Treated as a form of exercise, a complete yoga session with asanas and pranayama provides 3.3 ± 1.6 METs, on average a moderate workout. Surya Namaskar ranged from a light 2.9 to a vigorous 7.4 METs;[g] the average for a session of yoga practice without Surya Namaskar was a light 2.9 ± 0.8 METs.[h][143]

Physical or Hindu

[edit]

Since the mid-20th century, yoga has been used, especially in the Western world, as physical exercise for fitness and suppleness,[146][147] rather than for what the historian of American yoga, Stefanie Syman, calls any "overtly Hindu"[148] purpose. In 2010, this ambiguity triggered what the New York Times called "a surprisingly fierce debate in the gentle world of yoga".[149] Some saffronising Indian-Americans campaigned to "Take Back Yoga"[149] by informing Americans and other Westerners about the connection between yoga and Hinduism. The campaign was criticised by the New Age author Deepak Chopra, but supported by the president of the Southern Baptist Theological Seminary, R. Albert Mohler Jr.[149] Jain[i] notes that yoga is not necessarily Hindu, as it can also be Jain or Buddhist; nor is it homogeneous or static, so she is critical of both what she calls the "Christian yogaphobic position" and the "Hindu origins position."[151] Farmer writes that Syman identifies a Protestant streak in yoga as exercise, "with its emphasis on working the body.
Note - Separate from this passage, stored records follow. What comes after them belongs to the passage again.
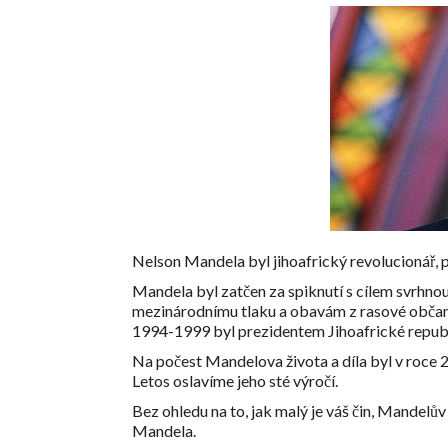
Nelson Mandela byl jihoafrický revolucionář, p
Mandela byl zatčen za spiknutí s cílem svrhnout
mezinárodnímu tlaku a obavám z rasové občansk
1994-1999 byl prezidentem Jihoafrické republ
Na počest Mandelova života a díla byl v roce 
Letos oslavíme jeho sté výročí.
Bez ohledu na to, jak malý je váš čin, Mandelův
Mandela.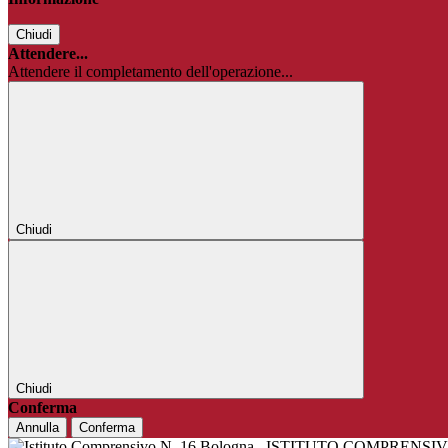
Chiudi
Attendere...
Attendere il completamento dell'operazione...
Chiudi
Chiudi
Conferma
Annulla
Conferma
ISTITUTO COMPRENSIV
This effortful yoga is, she says, paradoxically, both 'an indulgence and a penance'."[104][152]

Yoga (here Hanumanasana) is permitted in Malaysia as long as it does not contain religious elements.[153]

Authorities differ on whether yoga is purely exercise.[154][155] For example, in 2012, New York state decided that yoga was exempt from state sales tax as it did not constitute "true exercise", whereas in 2014 the District of Columbia was clear that yoga premises were subject to the local sales tax on premises "the purpose of which is physical exercise."[153] Similar debates have taken place in a Muslim context; for example, restrictions on yoga have been lifted in Saudi Arabia.[156] In Malaysia, Kuala Lumpur permits yoga classes provided they do not include chanting or meditation.[153] The yoga teacher and author Mira Mehta, asked by Yoga Magazine in 2010 whether she preferred her pupils to commit to a spiritual path before they start yoga, replied "Certainly not. A person's spiritual life is his or her own affair. People come to yoga for all sorts of reasons. High on the list is health and the desire to become de-stressed."[157] Kimberley J. Pingatore, studying attitudes among American yoga practitioners, found that they did not view the categories of religious, spiritual, and secular as alternatives.[158]

However, Haṭha yoga's "ecstatic ... transcendent ... possibly subversive" elements remain in yoga used as exercise.[148] The yoga teacher and author Jessamyn Stanley writes that modern Western society "does not respect the esoteric or spiritual at all", making people skeptical about any alignment of yoga as practised in the West with "chakras or spirituality".[159] Stanley states that it is possible to start a practice without considering such matters, and that styles such as Bikram do not mention them, but that a deepening yoga practice will bring "an overall evolution of the self."[159] Syman suggests that part of the attraction of Bikram and Ashtanga Yoga was that under the sweat, the commitment, the schedule, the physical demands and even the verbal abuse was a hard-won ecstasy, "a deep feeling of vitality, a feeling of pure energy, an unbowed posture, and mental acuity."[160] That context has led to a division of opinion among Christians, some like Alexandra Davis of the Evangelical Alliance asserting that it is acceptable as long as they are aware of modern yoga's origins,[161] others like Paul Gosbee stating that yoga's purpose is to "open up chakras" and release kundalini or "serpent power" which in Gosbee's view is "from Satan", making "Christian yoga ... a contradiction."[161] Church halls are sometimes used for yoga, and in 2015 a yoga group was banned from a church hall in Bristol by the local parochial church council, stating that yoga represented "alternative spiritualities."[162]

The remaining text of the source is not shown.